Vorschläge, die im Zuge der Verhandlung unterbreitet werden, müssen dem Gegenüber zumindest zumutbar sein, ansonsten halten diese nicht lange, weil sie als Affront oder Beleidigung empfunden werden. Selbst im Falle einer Annahme halten diese nicht lange, weil sich bei nicht zufriedenstellenden Ergebnissen interne Widerstände in der gegnerischen Verhandlungspartei ergeben. In Machtsystemen sind besonders die zweite oder dritte Reihe einer Partei vielfach entscheidend.
Die gute Verhandlung läuft darauf hinaus, das Gegenüber von einer Verhandlungsposition zu überzeugen, die einen deutlichen Vorteil darstellen würde.
Insgesamt kann davon ausgegangen werden, dass jeder von uns an Selbsterhalt und (nach Möglichkeit) an Machtausbau interessiert ist, wir folglich mehr oder weniger rational handeln. In Wirklichkeit ist diese Rationalität in vielen Fällen nicht zutreffend, weil irrationale Beweggründe ihren Einfluss entfalten, unser tägliches Leben ist faktisch voll von Irrationalismen. Irrationale Beweggründe können Ängste, Ablehnung, Hass, Aggression, Agitation, Scham, mangelnde Wertschätzung und vieles mehr darstellen und sich mitunter auch dadurch ergeben, dass sich eine Seite sowohl in ihrer Existenz, also dem Selbsterhalt, als auch in den künftigen Handlungsoptionen, also dem Machtausbau, bedroht fühlt.

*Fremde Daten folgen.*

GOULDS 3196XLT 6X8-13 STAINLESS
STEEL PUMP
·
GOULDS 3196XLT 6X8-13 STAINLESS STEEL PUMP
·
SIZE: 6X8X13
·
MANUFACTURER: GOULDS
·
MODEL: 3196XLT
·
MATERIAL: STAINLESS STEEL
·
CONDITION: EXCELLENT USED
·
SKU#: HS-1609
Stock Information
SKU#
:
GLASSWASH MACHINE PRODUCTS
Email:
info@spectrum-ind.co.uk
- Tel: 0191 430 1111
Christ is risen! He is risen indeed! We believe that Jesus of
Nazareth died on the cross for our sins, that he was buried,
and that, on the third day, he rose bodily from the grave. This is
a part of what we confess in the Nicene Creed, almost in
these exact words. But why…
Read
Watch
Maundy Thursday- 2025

Grundsätzlich ergeben sich bei Verhandlungen einerseits Einigungsoptionen und andererseits Nichteinigungs-Alternativen. Gerade die Nichteinigungs-Alternativen definieren den Machtstatus, weil dadurch eine Seite signalisiert, dass Verhandlungen für sie nicht alternativlos sind, sodass die gegnerische Seite, die auf die Verhandlung setzt, sich an einem äußerst harten Knochen die Zähne ausbeißen und günstige Konzessionen machen muss. Der Preis wird heruntergesetzt.
Die (eigenen) Nichteinigungs-Alternativen definieren die Minimalposition für eine Zustimmung. Unter einem bestimmten Verhandlungswert wird die Verhandlung abgebrochen. Infolgedessen ergibt sich bei beiden Seiten ein Einigungsbereich, also ein überlappender Bereich, der im Bereich der jeweiligen Einigungsoptionen liegt, das ist der Raum der Möglichkeiten, der dynamisch sein kann.

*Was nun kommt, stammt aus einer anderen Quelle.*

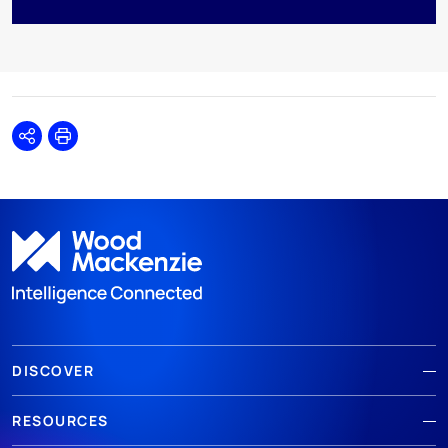
Share
Print
DISCOVER
RESOURCES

Es wäre allerdings naiv, zu glauben, dass es beim Verhandeln nur um Kooperationsgewinne geht. Wenn menschliches Handeln auf Selbsterhalt und Machtgewinn ausgelegt ist, dann geht es mitunter darum, sich einen höheren Gewinn-Anteil auf Kosten der anderen (und vielfach auch aller anderen) zu sichern. Das mag für manche verwerflich sein, ist aber ein realistischer Zugang zur Sache, der in die eigenen Berechnungen einzubeziehen ist.
Probate Methoden, um den eigenen Gewinnanteil zu erhöhen, sind:
- Das Ausnutzen der Ungeduld sowie der Risikoscheu des anderen.

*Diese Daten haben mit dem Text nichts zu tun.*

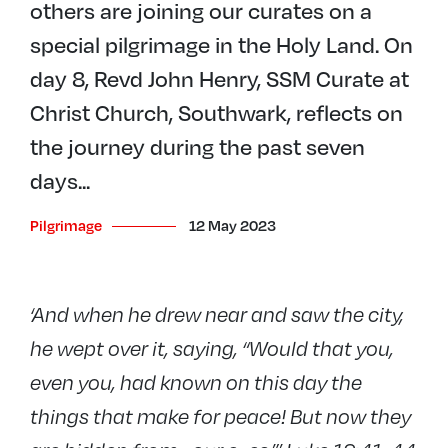
others are joining our curates on a
special pilgrimage in the Holy Land. On
day 8, Revd John Henry, SSM Curate at
Christ Church, Southwark, reflects on
the journey during the past seven
days...
Pilgrimage
12 May 2023
‘And when he drew near and saw the city,
he wept over it, saying, “Would that you,
even you, had known on this day the
things that make for peace! But now they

- Das Erarbeiten starker Nichtverhandlungs-Alternativen auf der eigenen Seite und schwacher Nichtverhandlungs-Alternativen auf der anderen Seite. Die eigene Position zu stärken liegt an uns selbst. Den anderen zu schwächen, ist uns vielfach natürlich nicht möglich, sehr wohl ist es aber möglich, beim anderen Unsicherheit durch die angeregte Reflexion über negative Konsequenzen auszulösen.
- Das Setzen von Wahrnehmungsankern („anchoring“) wirkt ebenso, indem die Nennung eines Verhandlungszieles als Anker für alle weiteren Verhandlungen wirkt. Dieses Ziel kann strategisch hoch oder tief angesetzt werden.
- Das generelle und grundsätzliche Ausschließen unerwünschter Einigungsoptionen („Commitment“, also Selbstverpflichtungs-Taktiken) in Form einer Grundsatzdebatte, was wiederum eine Nichtverhandlungs-Alternative in Form eines Ausschlussgrundes setzt, setzt Grenzen.
- Das Befriedigen von Interessen des anderen, die für einen selbst „billig“ sind, aber teuer verkauft werden, stellt einfache und mitunter effiziente Strategien dar. Es kann auch von „scheinbaren“ Zugeständnissen die Rede sein, die nicht substanziell sind, aber auf der Gegenseite als substanziell eingeordnet werden, vielleicht auch nur im ersten Moment und danach ist es dann zu spät.
- Der Verweis auf anderweitige Interessen und Optionen, die bisher in der Verhamdlung keine Rolle spielten, indem etwa Reputationsfolgen der scheiternden Verhandlung ins Spiel gebracht werden, erweitert den Aufmerksamkeitsradius und Handlungsraum.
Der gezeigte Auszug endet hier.